Tissue engineering set to bring benefits for patients

The 2004 British Pharmaceutical Conference and Exhibition “Medicines: from cell to society” took place at Manchester International Convention Centre from 27–29 September

BPC 2004 summary


Details of the latest tissue engineering techniques to benefit patients were presented to conference delegates in a session devoted to stem cell technology.

Molly Stevens, of the Imperial College of Science and Technology, London, explained that conventional approaches to tissue engineering — adding stem cells to solid scaffolds in the presence of growth factors — are still commonly used but are associated with problems when engineering highly vascularised or complex tissues. The approach being developed in Dr Stevens’s research group overcomes some of these problems.

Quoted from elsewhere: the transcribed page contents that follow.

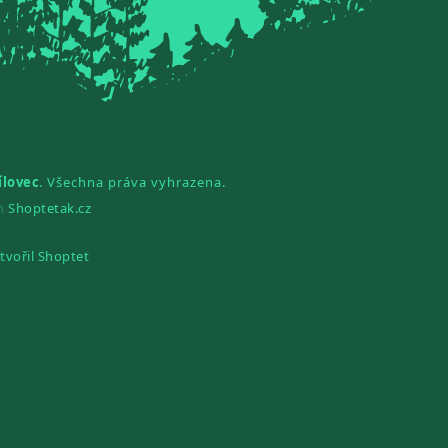
ílovec
. Všechna práva vyhrazena.
gn
Shoptetak.cz
tvořil Shoptet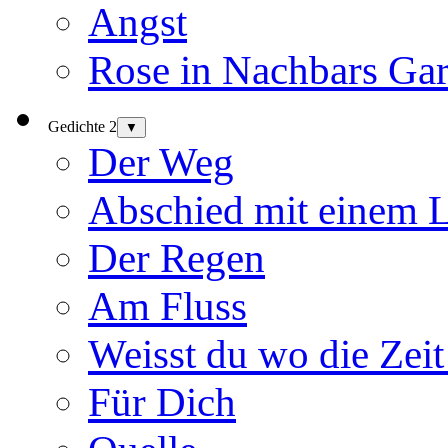
Angst
Rose in Nachbars Gar
Gedichte 2
▼
Der Weg
Abschied mit einem 
Der Regen
Am Fluss
Weisst du wo die Zeit
Für Dich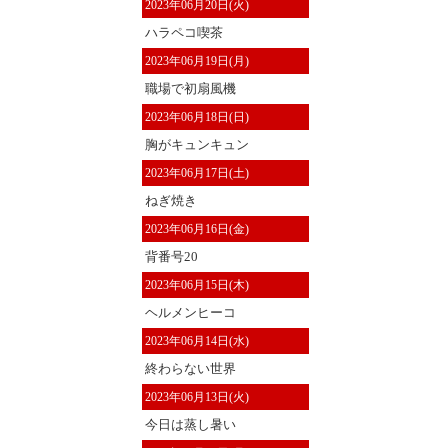
2023年06月20日(火)
ハラペコ喫茶
2023年06月19日(月)
職場で初扇風機
2023年06月18日(日)
胸がキュンキュン
2023年06月17日(土)
ねぎ焼き
2023年06月16日(金)
背番号20
2023年06月15日(木)
ヘルメンヒーコ
2023年06月14日(水)
終わらない世界
2023年06月13日(火)
今日は蒸し暑い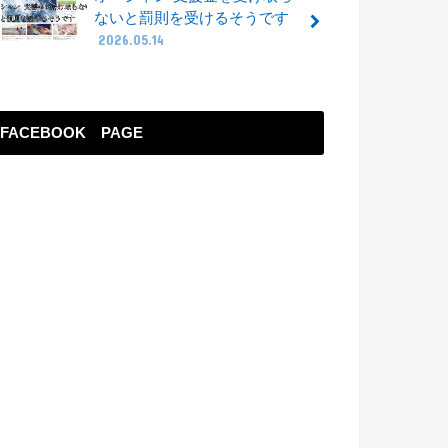
ないと罰則を受けるそうです
2026.05.14
FACEBOOK PAGE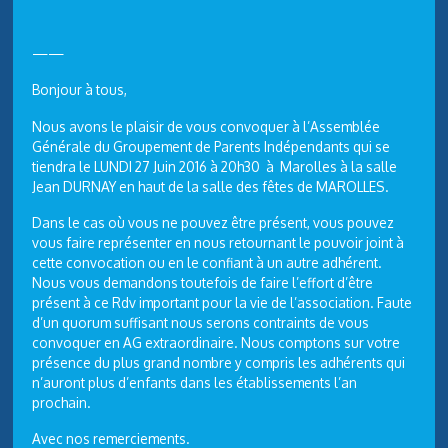
——
Bonjour à tous,
Nous avons le plaisir de vous convoquer à l’Assemblée
Générale du Groupement de Parents Indépendants qui se
tiendra le
LUNDI 27 Juin 2016
à 20h30 à Marolles à la salle
Jean DURNAY en haut de la salle des fêtes de MAROLLES.
Dans le cas où vous ne pouvez être présent, vous pouvez
vous faire représenter en nous retournant le pouvoir joint à
cette convocation ou en le confiant à un autre adhérent.
Nous vous demandons toutefois de faire l’effort d’être
présent à ce Rdv important pour la vie de l’association. Faute
d’un quorum suffisant nous serons contraints de vous
convoquer en AG extraordinaire. Nous comptons sur votre
présence du plus grand nombre y compris les adhérents qui
n’auront plus d’enfants dans les établissements l’an
prochain.
Avec nos remerciements.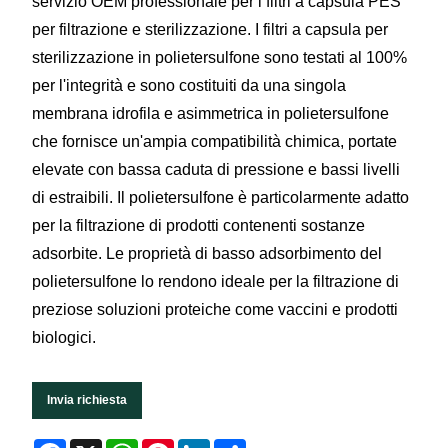
servizio OEM professionale per i filtri a capsula PES
per filtrazione e sterilizzazione. I filtri a capsula per
sterilizzazione in polietersulfone sono testati al 100%
per l'integrità e sono costituiti da una singola
membrana idrofila e asimmetrica in polietersulfone
che fornisce un'ampia compatibilità chimica, portate
elevate con bassa caduta di pressione e bassi livelli
di estraibili. Il polietersulfone è particolarmente adatto
per la filtrazione di prodotti contenenti sostanze
adsorbite. Le proprietà di basso adsorbimento del
polietersulfone lo rendono ideale per la filtrazione di
preziose soluzioni proteiche come vaccini e prodotti
biologici.
Invia richiesta
Facebook
X
WhatsApp
Pinterest
LinkedIn
Share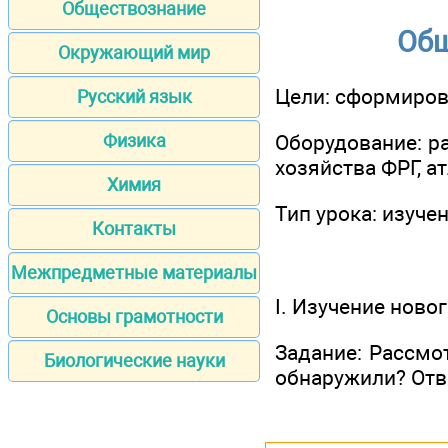
Обществознание
Общ
Окружающий мир
Цели: сформирова
Русский язык
Оборудование: р
Физика
хозяйства ФРГ, а
Химия
Тип урока: изуче
Контакты
Межпредметные материалы
I. Изучение ново
Основы грамотности
Задание: Рассмо
Биологические науки
обнаружили? Отв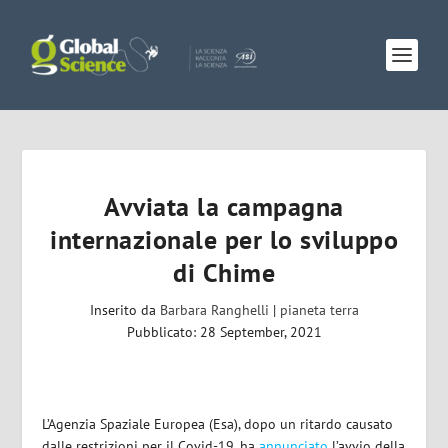
Avviata la campagna
internazionale per lo sviluppo
di Chime
Inserito da
Barbara Ranghelli
|
pianeta terra
Pubblicato: 28 September, 2021
L’Agenzia Spaziale Europea (Esa), dopo un ritardo causato
dalle restrizioni per il Covid-19, ha
annunciato
l’avvio della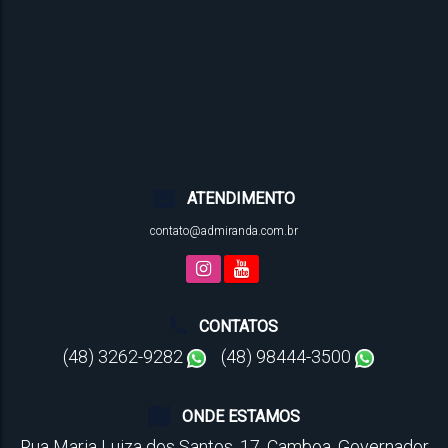
ATENDIMENTO
contato@admiranda.com.br
CONTATOS
(48) 3262-9282
(48) 98444-3500
ONDE ESTAMOS
Rua Maria Luiza dos Santos
,
17
,
Camboa
,
Governador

The technique involves developing an in vivo bioreactor — using the patient’s own body as a cell source and scaffold. There is no need to harvest cells or to culture them in vitro. “This means that immune rejection is not an issue,” Dr Stevens explained.

The methodology has been tested in rabbits to grow new bone. “The results were dramatic,” said Dr Stevens. “After six weeks there was a huge amount of new bone.” Not only was it revascularised, the bone cells were also organised correctly. Adding growth factors did not affect bone growth significantly and an average patient would not need them, she said. After it had grown, bone could be easily harvested and transplanted into a non-healing defect where it fully integrated.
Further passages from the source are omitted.